_Material to process_
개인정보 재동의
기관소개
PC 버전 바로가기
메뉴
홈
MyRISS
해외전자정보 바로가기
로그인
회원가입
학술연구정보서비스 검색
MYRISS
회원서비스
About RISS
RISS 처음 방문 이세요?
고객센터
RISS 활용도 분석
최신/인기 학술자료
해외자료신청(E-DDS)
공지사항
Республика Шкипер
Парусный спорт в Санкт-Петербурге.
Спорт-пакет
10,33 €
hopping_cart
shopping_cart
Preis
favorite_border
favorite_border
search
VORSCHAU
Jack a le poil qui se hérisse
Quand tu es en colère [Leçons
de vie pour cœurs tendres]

--

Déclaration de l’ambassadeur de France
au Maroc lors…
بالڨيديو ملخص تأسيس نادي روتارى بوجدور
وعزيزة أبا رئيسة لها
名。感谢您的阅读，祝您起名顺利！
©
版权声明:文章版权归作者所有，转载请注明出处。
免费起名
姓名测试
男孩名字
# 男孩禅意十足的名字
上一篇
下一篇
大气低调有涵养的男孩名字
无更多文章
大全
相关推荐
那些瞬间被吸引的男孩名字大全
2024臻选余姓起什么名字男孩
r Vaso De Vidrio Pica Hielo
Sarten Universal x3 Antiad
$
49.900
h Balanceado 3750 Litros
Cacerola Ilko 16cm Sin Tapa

_Requirement_
Reproduce, exactly as they stand in the data above, the lines from the one that holds "Sarten Universal x3 Antiad" to the one that holds "Cacerola Ilko 16cm Sin Tapa", inclusive.

_Task result_
Sarten Universal x3 Antiad
$
49.900
h Balanceado 3750 Litros
Cacerola Ilko 16cm Sin Tapa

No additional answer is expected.